Aún recuerdo el calor de la
mañana luminosa de agosto de mis diecisiete años en la que leí por primera vez
El extranjero de Albert Camús, el sudor que recorría mi frente mientras
Marsault, el protagonista de la novela, cometía un absurdo crimen en aquella
playa inundada por la luz del sol. Algunas de las lecturas más arrebatadoras se
pierden en aquellos veranos de mi juventud, cuando podía permitirme el lujo de
sumergirme durante horas en la lectura. Ahora recuerdo que devoré ese libro en
un solo día.

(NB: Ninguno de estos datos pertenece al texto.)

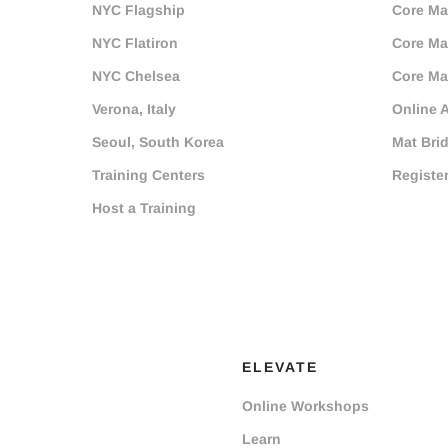
NYC Flagship
Core Mat
NYC Flatiron
Core Mat
NYC Chelsea
Core Mat
Verona, Italy
Online 
Seoul, South Korea
Mat Bri
Training Centers
Registe
Host a Training
ELEVATE
Online Workshops
Learn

El final de la adolescencia es una mala época para enfermar de
existencialismo y, tras ella, en pocos meses llegaron La peste, también de
Camus, y otras obras de Jean Paul Sartre que no recuerdo.
Regresé hace algo más de un año a El extranjero. Era una de las lecturas
recomendadas de mi tercer y último curso de novela en la Escola d’Escriptors.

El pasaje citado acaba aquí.